Oh, they’ve heard it all before.

“You get it all the time, no matter where you go, there will be people who try to put you down,” McConachie acknowledges. “You can make fun of me if you want, but you’re making fun of a mermaid. What does that reflect on you?”

“I know some people say, ‘I’m going to be worried about how my family and friends think if they find out, ‘Oh, I’ve got a mermaid tail,’” Michelle Mozdzen says. “But I’ve kind of always been a mermaid. My family and friends’ reaction when I was like, ‘Hey, I got a mermaid tail’ was ‘Finally. It’s about time.’”

When launching Fins, Pat Pastrano accrued some eye rolls, initially. “Even some of my family has been like, ‘We don’t know, this is kind of weird,’” she says. “And now they’re like, ‘This is so amazing,’ and they’re going and showing all their friends the magazine.

“I was really floored by it when I started,” she says of her entree into mermaid culture. “I thought it was just cosplay. It’s a lot deeper than cosplay.”

To Pastrano’s point, a major part of the mermaid community is a focus on conservation.

“There’s a little bit of escapism in it, people sort of becoming these fantasy creatures and getting to escape their normal lives and sort of be free under the water in this kind of fantasy world,” says Brett Stanley, an underwater photographer popular in the mermaid community, who originally hails from Australia. “But there’s also this very responsible conservationist side to it of ocean conservation and of all the waterways. It’s such an integral part to their belief system that they’re really in tune with it.

“Along with these conventions that are coming up,” he continues, “they’re doing a lot of very good environmental activities as well, like clean-ups and raising money. Raising awareness, I think, is one of the best things they can do.”

The latest issue of Fins features a story on mermaids and environmental education, and, in June, Weiner and company organized an online environmental awareness event featuring mermaids on Ocean Day that drew over 35,000 viewers.

“It was the first bona fide demonstration of shifting the perception from, ‘These are a bunch of Ariel wannabees and cosplayers,’ to, ‘Wait, these are really serious people,’” he says. “We have lawyers, we have professors, we have biologists. They were articulate, they knew their stuff and they came in prepared.”

For her part, McConachie has worked on raising awareness for the ever-lowering waters in Lake Mead and partnered with Nevada Children’s Cancer Foundation and Camp Cartwheel to help children battling life-threatening illnesses.

“I always say that the mermaid tail is like your super-suit,” she says. “When you put it on, you have an automatic attention-getter, so use that attention for good, use it to send a message — whatever that message may be.”

It’s not just all about saving the oceans, though.
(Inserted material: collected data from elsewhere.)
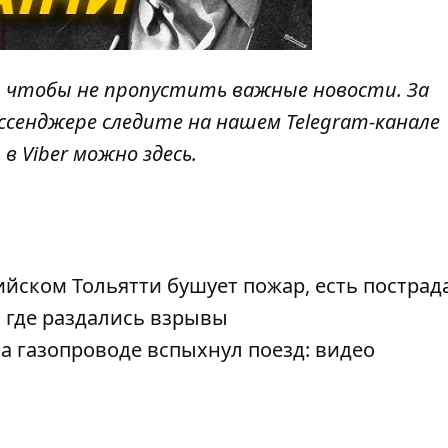
, чтобы не пропустить важные новости. За
ссенджере следите на нашем Telegram-канале
 в Viber можно
здесь
.
ийском Тольятти бушует пожар, есть постра
: где раздались взрывы
а газопроводе вспыхнул поезд: видео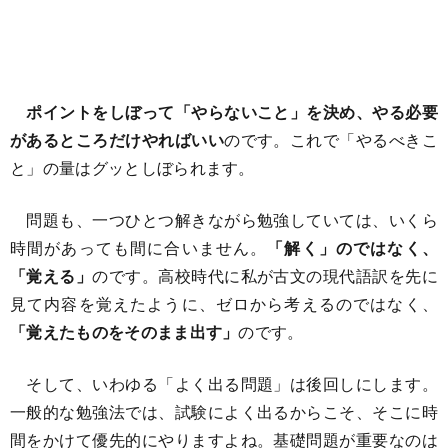
ポイントをしぼって「やらないこと」を決め、やる必要
があるところだけやればいい
のです。これで「やるべきこ
と」の量はグッとしぼられます。
問題も、一つひとつ解きながら勉強していては、いくら
時間があっても間に合いません。
「解く」のではなく、
「覚える」
のです。高校時代に私が古文の現代語訳を先に
見て内容を覚えたように、ゼロから考えるのではなく、
「覚えたものをそのまま出す」
のです。
そして、いわゆる「よく出る問題」は後回しにします。
一般的な勉強法では、試験によく出るからこそ、そこに時
間をかけて優先的にやりますよね。基礎問題が重要なのは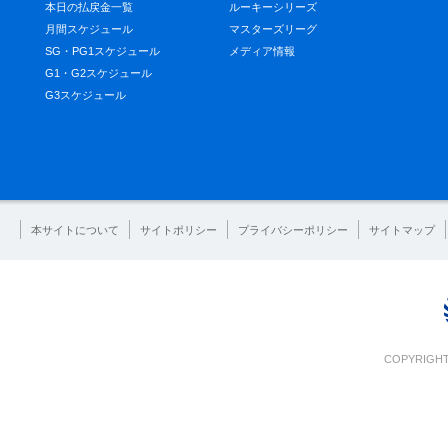
本日の払戻金一覧
ルーキーシリーズ
月間スケジュール
マスターズリーグ
SG・PG1スケジュール
メディア情報
G1・G2スケジュール
G3スケジュール
本サイトについて
サイトポリシー
プライバシーポリシー
サイトマップ
COPYRIGHT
There’s also a come-as-you-are spirit inherent in the mermaid culture, which some find liberating.

“Here’s this community that’s exemplary,” Weiner says, “that’s been exemplary for years — all kinds of genders, all kinds of sizes, globally — and no one knows about it.”

“It’s starting to show that inclusivity,” Pastrano says, “whether you’re LGBTQ, you’re plus-sized, you’re super skinny, you’re handicapped — there are mermaids who didn’t have the ability for their legs to work and they’ve been able to incorporate that into therapies.

“The more I got into it, it has been a crash course in learning that it’s a community about supporting people and being inclusive with no judgment,” she continues. “I’ve seen a lot of young men and women who are finding this inclusive community like, ‘Wow, this is so cool, I don’t feel judged. I can just be me.’”

And that’s the thing about being a mermaid: When you’re portraying a mythical creature, there’s no wrong way to do it. All you have to do is be you. With a tail.